Patent Application
20140194752
1. Field of the Invention
The present invention relates to a bio-optical measurement apparatus that measures optical properties of scattered light and to a measurement probe for measurement.
2. Description of the Related Art
In recent years, there has been a known bio-optical measurement apparatus that irradiates body tissue with illumination light and that estimates the properties of the body tissue on the basis of a measurement value of detected light that is reflected or scattered by the body tissue. Such a bio-optical measurement apparatus is used in combination with an endoscope that observes an organ, such as a digestive organ. For example, there is a proposed bio-optical measurement apparatus that uses low-coherence enhanced backscattering (LEBS) technology that detects the properties of body tissue by irradiating the body tissue with white light that is low coherent light having a short spatial coherence length, from the distal end of an illumination fiber of a measurement probe and measuring, using multiple light-receiving fibers, the intensity distribution of scattered light at multiple angles (see International Publication Pamphlet No. WO 2007/133684).

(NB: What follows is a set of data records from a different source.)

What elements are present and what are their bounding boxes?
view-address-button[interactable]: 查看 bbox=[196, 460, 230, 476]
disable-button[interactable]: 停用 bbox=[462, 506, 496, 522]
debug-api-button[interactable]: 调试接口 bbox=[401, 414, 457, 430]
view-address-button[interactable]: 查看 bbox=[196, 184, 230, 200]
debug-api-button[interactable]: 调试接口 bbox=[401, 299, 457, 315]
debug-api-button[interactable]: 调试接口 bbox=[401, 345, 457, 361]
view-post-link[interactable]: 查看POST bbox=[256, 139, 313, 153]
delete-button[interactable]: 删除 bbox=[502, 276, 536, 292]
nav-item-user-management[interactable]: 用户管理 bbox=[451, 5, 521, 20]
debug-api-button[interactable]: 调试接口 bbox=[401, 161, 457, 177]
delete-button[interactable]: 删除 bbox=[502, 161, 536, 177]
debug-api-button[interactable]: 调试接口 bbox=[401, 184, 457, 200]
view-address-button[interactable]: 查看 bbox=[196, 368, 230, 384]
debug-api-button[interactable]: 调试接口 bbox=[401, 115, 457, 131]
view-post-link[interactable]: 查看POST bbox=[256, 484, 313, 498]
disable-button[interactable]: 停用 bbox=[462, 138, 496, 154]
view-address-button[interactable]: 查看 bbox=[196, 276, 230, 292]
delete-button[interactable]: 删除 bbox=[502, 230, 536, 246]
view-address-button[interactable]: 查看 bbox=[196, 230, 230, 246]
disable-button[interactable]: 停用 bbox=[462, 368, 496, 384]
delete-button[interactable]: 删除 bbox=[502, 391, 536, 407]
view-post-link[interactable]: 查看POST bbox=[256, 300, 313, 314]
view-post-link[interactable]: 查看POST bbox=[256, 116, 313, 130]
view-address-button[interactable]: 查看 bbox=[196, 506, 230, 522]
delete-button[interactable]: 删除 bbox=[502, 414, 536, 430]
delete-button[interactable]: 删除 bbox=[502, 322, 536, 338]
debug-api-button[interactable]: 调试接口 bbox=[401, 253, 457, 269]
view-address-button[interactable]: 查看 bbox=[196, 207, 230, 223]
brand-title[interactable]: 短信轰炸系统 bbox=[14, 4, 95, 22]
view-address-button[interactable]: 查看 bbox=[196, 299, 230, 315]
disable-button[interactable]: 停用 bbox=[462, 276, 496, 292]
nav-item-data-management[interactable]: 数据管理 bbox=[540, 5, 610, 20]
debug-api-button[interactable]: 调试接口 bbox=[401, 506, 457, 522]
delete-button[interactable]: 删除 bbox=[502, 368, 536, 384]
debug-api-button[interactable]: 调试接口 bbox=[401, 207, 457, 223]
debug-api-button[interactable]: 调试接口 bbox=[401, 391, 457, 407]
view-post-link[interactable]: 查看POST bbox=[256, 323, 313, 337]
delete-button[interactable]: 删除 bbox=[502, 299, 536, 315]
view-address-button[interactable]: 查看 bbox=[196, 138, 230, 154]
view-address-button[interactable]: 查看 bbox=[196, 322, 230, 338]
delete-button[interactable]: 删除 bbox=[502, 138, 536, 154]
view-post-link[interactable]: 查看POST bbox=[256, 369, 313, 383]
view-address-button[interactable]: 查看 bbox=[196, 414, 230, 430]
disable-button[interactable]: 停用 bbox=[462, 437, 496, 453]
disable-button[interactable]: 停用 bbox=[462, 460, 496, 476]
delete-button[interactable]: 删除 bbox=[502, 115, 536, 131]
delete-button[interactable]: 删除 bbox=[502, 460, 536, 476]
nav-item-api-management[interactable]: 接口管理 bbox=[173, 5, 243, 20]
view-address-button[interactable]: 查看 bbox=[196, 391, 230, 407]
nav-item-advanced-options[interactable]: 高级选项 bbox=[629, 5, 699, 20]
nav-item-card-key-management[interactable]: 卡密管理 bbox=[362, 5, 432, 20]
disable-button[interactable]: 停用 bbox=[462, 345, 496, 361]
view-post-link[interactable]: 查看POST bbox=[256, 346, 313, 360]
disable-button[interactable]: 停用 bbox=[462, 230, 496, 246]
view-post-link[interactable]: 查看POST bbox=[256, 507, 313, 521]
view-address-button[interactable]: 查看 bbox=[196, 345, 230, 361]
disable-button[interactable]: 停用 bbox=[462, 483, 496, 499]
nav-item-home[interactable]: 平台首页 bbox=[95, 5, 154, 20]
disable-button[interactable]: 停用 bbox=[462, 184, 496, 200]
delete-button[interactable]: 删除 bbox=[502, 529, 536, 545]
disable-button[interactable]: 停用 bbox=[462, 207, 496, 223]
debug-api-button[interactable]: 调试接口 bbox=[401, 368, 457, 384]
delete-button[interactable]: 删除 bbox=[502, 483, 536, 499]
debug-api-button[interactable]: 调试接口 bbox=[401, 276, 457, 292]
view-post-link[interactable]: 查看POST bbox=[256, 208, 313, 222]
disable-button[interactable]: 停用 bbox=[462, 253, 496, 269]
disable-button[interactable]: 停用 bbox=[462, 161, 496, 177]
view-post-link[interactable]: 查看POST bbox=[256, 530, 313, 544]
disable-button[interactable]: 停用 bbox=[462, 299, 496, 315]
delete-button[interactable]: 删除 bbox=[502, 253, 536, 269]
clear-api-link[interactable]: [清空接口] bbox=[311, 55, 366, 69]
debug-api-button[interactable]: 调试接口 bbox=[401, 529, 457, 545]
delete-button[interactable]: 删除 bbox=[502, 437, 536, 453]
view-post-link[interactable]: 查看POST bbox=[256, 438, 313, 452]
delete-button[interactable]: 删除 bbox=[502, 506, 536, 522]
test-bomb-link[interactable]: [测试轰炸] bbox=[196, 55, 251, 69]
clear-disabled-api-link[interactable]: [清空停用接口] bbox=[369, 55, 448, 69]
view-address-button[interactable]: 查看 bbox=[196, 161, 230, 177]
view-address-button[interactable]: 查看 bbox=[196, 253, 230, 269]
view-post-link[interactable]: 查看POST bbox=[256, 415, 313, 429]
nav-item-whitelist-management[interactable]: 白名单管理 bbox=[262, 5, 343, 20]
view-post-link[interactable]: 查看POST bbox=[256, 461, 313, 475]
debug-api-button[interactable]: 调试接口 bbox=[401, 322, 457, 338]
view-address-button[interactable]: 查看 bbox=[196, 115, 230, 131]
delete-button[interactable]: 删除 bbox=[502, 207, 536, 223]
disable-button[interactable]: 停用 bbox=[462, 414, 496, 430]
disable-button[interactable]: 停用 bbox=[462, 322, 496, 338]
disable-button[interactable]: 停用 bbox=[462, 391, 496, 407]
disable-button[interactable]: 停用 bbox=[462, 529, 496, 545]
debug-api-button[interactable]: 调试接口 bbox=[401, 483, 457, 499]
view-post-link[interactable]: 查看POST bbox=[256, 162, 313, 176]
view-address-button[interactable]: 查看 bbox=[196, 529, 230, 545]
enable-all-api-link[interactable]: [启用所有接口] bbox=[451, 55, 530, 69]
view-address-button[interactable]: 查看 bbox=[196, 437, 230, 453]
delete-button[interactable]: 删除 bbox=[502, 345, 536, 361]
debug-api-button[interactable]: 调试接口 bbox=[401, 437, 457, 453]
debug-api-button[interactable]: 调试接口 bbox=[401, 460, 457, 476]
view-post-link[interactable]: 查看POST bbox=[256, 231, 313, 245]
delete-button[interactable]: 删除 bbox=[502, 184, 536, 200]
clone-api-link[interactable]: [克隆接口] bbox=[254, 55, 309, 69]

In some embodiments, a measurement probe is detachably connected to a bio-optical measurement apparatus which performs optical measurement on body tissue. The measurement probe includes two illumination fibers configured to irradiate the body tissue with low coherent light having a short spatial coherence length, and three or more light-receiving fibers configured to receive scattered light at multiple angles. The three or more light-receiving fibers are arranged on a perpendicular bisector of a line segment connecting centers of the two illumination fibers at a distal end surface of the measurement probe.
The above and other features, advantages and technical and industrial significance of this invention will be better understood by reading the following detailed description of presently preferred embodiments of the invention, when considered in connection with the accompanying drawings.
In the following, preferred embodiments of a bio-optical measurement apparatus and a measurement probe according to the present invention will be described in detail with reference to the accompanying drawings. The present invention is not limited to the embodiments. In the drawings, components that are identical to those in embodiments are assigned the same reference numerals. The drawings used for the descriptions below are only schematic illustrations. The relationship between the thickness and the width of each member, the proportions of each member, and so on are different from those used in practice. The size or reduction in scale of elements may sometimes differ between the drawings.
The main body unit 2 includes a power supply 21, a light source unit 22, a connecting unit 23, a light-receiving unit 24, an input unit 25, an output unit 26, a recording unit 27, and a control unit 28. The power supply 21 supplies electrical power to each component of the main body unit 2.
The light source unit 22 is implemented by using an incoherent light source, such as a white light emitting diode (LED), a xenon lamp, a tungsten lamp, or a halogen lamp, and by using, as necessary, a single lens or multiple lenses. The light source unit 22 supplies, to the measurement probe 3 via the connecting unit 23, incoherent light that has at least one spectral component that irradiates the measurement object with light.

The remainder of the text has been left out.